- [ASSIGNMENT]
Pictures aside, copy exactly the lines running from the one with "Спортски Журнал Прво" to the end of the records.

Collected data:
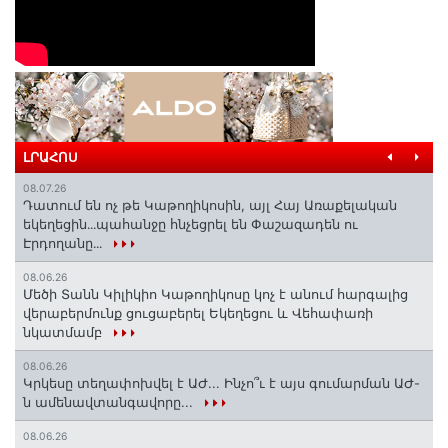
ԼՐԱՀՈՍ
08.07.26
Դատում են ոչ թե Կաթողիկոսին, այլ Հայ Առաքելական
եկեղեցին․․․պահանջը հնչեցրել են Փաշազադեն ու
Էրդողանը․․․
08.06.26
Մեծի Տանն Կիլիկիո Կաթողիկոսը կոչ է անում հարգալից
վերաբերմունք ցուցաբերել Եկեղեցու և Վեհափառի
նկատմամբ
08.06.26
Կրկեսը տեղափոխվել է ԱԺ... Ինչո՞ւ է այս գումարման ԱԺ-
ն ամենավտանգավորը...
08.06.26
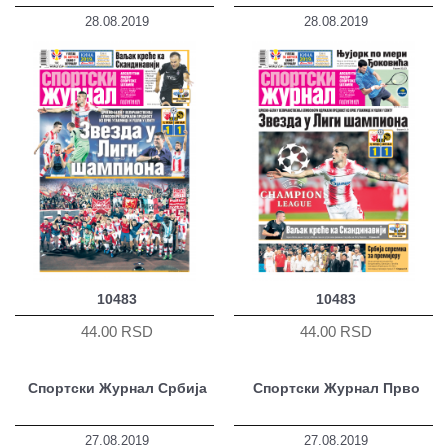
28.08.2019
28.08.2019
10483
10483
44.00 RSD
44.00 RSD
Спортски Журнал Србија
Спортски Журнал Прво
27.08.2019
27.08.2019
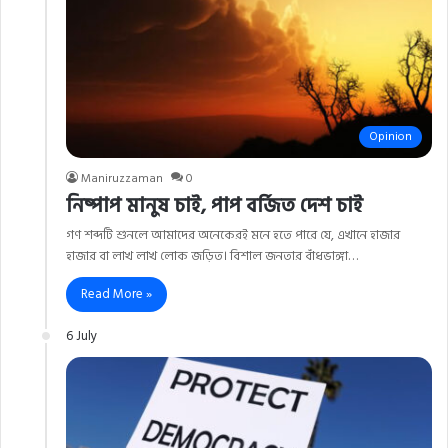
Opinion
Maniruzzaman
0
নিষ্পাপ মানুষ চাই, পাপ বর্জিত দেশ চাই
গণ শব্দটি শুনলে আমাদের অনেকেরই মনে হতে পারে যে, এখানে হাজার
হাজার বা লাখ লাখ লোক জড়িত। বিশাল জনতার বাঁধভাঙ্গা…
Read More »
6 July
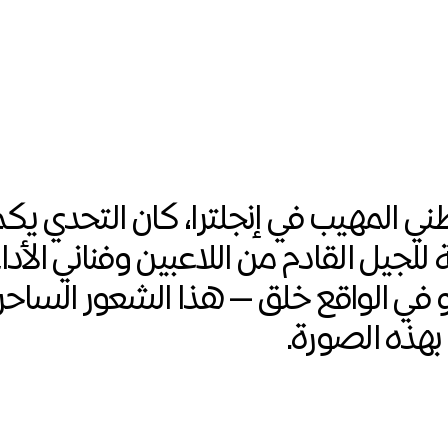
ني المهيب في إنجلترا، كان التحدي يك
للجيل القادم من اللاعبين وفناني الأدا
و في الواقع خلق — هذا الشعور الساحر
 بهذه الصورة.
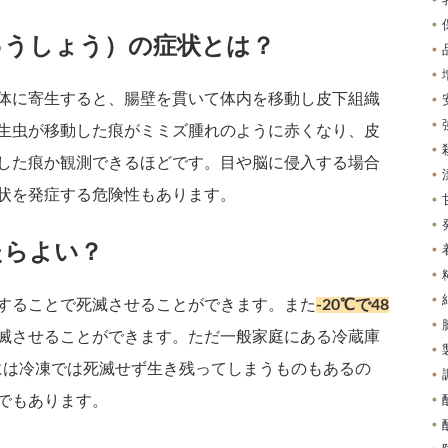
ゅうしょう）の症状とは？
体に寄生すると、腸壁を貫いて体内を移動し皮下組織
生虫が移動した痕がミミズ腫れのように赤くなり、皮
した痕か観測できるほどです。目や脳に侵入する場合
状を発症する危険性もあります。
たらよい？
することで死滅させることができます。また
-20℃で48
滅させることができます。ただ一般家庭にある冷蔵庫
中には冷凍では死滅せず生き残ってしまうものもあるの
でもあります。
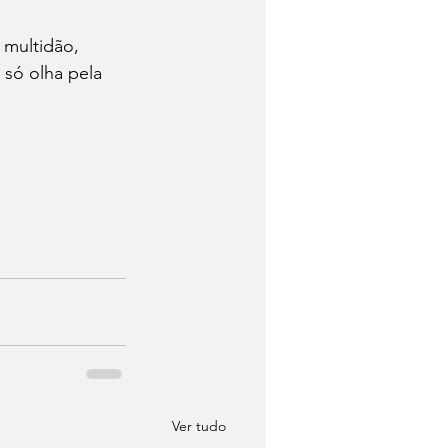
 multidão, 
 só olha pela 
Ver tudo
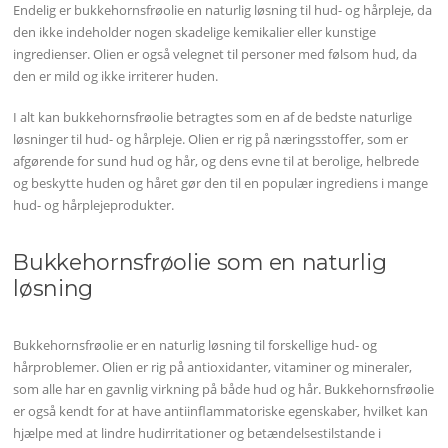
Endelig er bukkehornsfrøolie en naturlig løsning til hud- og hårpleje, da
den ikke indeholder nogen skadelige kemikalier eller kunstige
ingredienser. Olien er også velegnet til personer med følsom hud, da
den er mild og ikke irriterer huden.
I alt kan bukkehornsfrøolie betragtes som en af ​​de bedste naturlige
løsninger til hud- og hårpleje. Olien er rig på næringsstoffer, som er
afgørende for sund hud og hår, og dens evne til at berolige, helbrede
og beskytte huden og håret gør den til en populær ingrediens i mange
hud- og hårplejeprodukter.
Bukkehornsfrøolie som en naturlig
løsning
Bukkehornsfrøolie er en naturlig løsning til forskellige hud- og
hårproblemer. Olien er rig på antioxidanter, vitaminer og mineraler,
som alle har en gavnlig virkning på både hud og hår. Bukkehornsfrøolie
er også kendt for at have antiinflammatoriske egenskaber, hvilket kan
hjælpe med at lindre hudirritationer og betændelsestilstande i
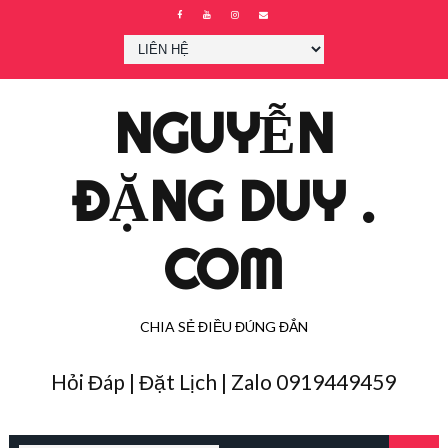
NGUYỄN
ĐẶNG DUY .
COM
CHIA SẺ ĐIỀU ĐÚNG ĐẮN
Hỏi Đáp | Đặt Lịch | Zalo 0919449459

- [ANSWER TO THE EXERCISE]
Спортски Журнал Прво
27.08.2019
27.08.2019
Opinion
Maniruzzaman
0
নিষ্পাপ মানুষ চাই, পাপ বর্জিত দেশ চাই
গণ শব্দটি শুনলে আমাদের অনেকেরই মনে হতে পারে যে, এখানে হাজার
হাজার বা লাখ লাখ লোক জড়িত। বিশাল জনতার বাঁধভাঙ্গা…
Read More »
6 July
ني المهيب في إنجلترا، كان التحدي يك
للجيل القادم من اللاعبين وفناني الأدا
و في الواقع خلق — هذا الشعور الساحر
 بهذه الصورة.
ゅうしょう）の症状とは？
体に寄生すると、腸壁を貫いて体内を移動し皮下組織
生虫が移動した痕がミミズ腫れのように赤くなり、皮
した痕か観測できるほどです。目や脳に侵入する場合
状を発症する危険性もあります。
たらよい？
することで死滅させることができます。また
-20℃で48
滅させることができます。ただ一般家庭にある冷蔵庫
中には冷凍では死滅せず生き残ってしまうものもあるの
でもあります。
 multidão, 
 só olha pela 
Ver tudo
Endelig er bukkehornsfrøolie en naturlig løsning til hud- og hårpleje, da
den ikke indeholder nogen skadelige kemikalier eller kunstige
ingredienser. Olien er også velegnet til personer med følsom hud, da
den er mild og ikke irriterer huden.
I alt kan bukkehornsfrøolie betragtes som en af ​​de bedste naturlige
løsninger til hud- og hårpleje. Olien er rig på næringsstoffer, som er
afgørende for sund hud og hår, og dens evne til at berolige, helbrede
og beskytte huden og håret gør den til en populær ingrediens i mange
hud- og hårplejeprodukter.
Bukkehornsfrøolie som en naturlig
løsning
Bukkehornsfrøolie er en naturlig løsning til forskellige hud- og
hårproblemer. Olien er rig på antioxidanter, vitaminer og mineraler,
som alle har en gavnlig virkning på både hud og hår. Bukkehornsfrøolie
er også kendt for at have antiinflammatoriske egenskaber, hvilket kan
hjælpe med at lindre hudirritationer og betændelsestilstande i
NGUYỄN
ĐẶNG DUY .
COM
CHIA SẺ ĐIỀU ĐÚNG ĐẮN
Hỏi Đáp | Đặt Lịch | Zalo 0919449459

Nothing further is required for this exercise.